Since March 28, 2014, when the units were allotted, investors have seen a 40 per cent return, outperforming the Nifty’s 32 per cent.

Investors in CPSE ETF to get one unit free for every 15 held
MUMBAI: Investors holding units of the Exchange Traded Fund (ETF) consisting of top state-owned companies will receive bonus units by the end of this month as the scheme completes one year. The government had offered one unit free for every 15 held by retail investors, who subscribed to the new fund offer of the Central Public Sector Enterprises (CPSE) ETF in March 2014 and have stayed invested for a year.

Financial advisors, however, recommend booking profits after receiving the units on the grounds that the fund, operated by Goldman Sachs Asset Management, may not repeat the performance seen in the last one year.

Since March 28, 2014, when the units were allotted, investors have seen a 40 per cent return, outperforming the Nifty’s 32 per cent.

"Retail investors should take their loyalty units and exit the fund," says Manoj Nagpal, CEO, Outlook Asia Capital. "Exiting after a year also gives investors the benefit of long-term capital gains tax."

Retail investors, who got the units at a 5 per cent discount to the issue price, were allotted the units at Rs 17.45 a piece. Post elections in early June, the fund’s net asset value (NAV) hit a high of Rs 27.38, a gain of 57 per cent, as investors believed efficiency of public sector companies would improve under the new government. However, since then, the NAV drifted lower and has remained range-bound in the current range of Rs 24-25.

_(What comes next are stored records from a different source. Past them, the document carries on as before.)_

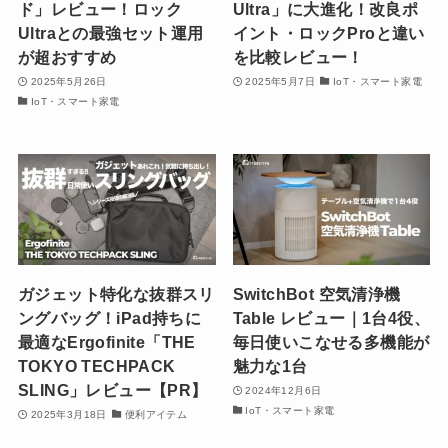
ド」レビュー！ロック
Ultra」に大進化！改良ポ
Ultraとの最強セット運用
イント・ロックProと違い
が超おすすめ
を比較レビュー！
2025年5月26日
2025年5月7日
IoT・スマート家電
IoT・スマート家電
ガジェット特化な抜群スリ
SwitchBot 空気清浄機
ングバッグ！iPad持ちに
Table レビュー｜1台4役、
最適なErgofinite「THE
毎日使いこなせる多機能が
TOKYO TECHPACK
魅力な1台
SLING」レビュー【PR】
2024年12月6日
IoT・スマート家電
2025年3月18日
便利アイテム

Wealth managers are uncomfortable with the constitution of the ETF with three stocks Coal India, ONGC and GAIL accounting for almost 60 per cent of the fund’s weightage. The other stocks are Container Corporation, REC, PFC and IOC among others. Vishal Dhawan, chief financial planner, Plan Ahead Wealth Advisors, says given the low earnings visibility and no flexibility to change the constitution of an ETF portfolio, investors can book profit and move to a portfolio of better managed stocks or funds.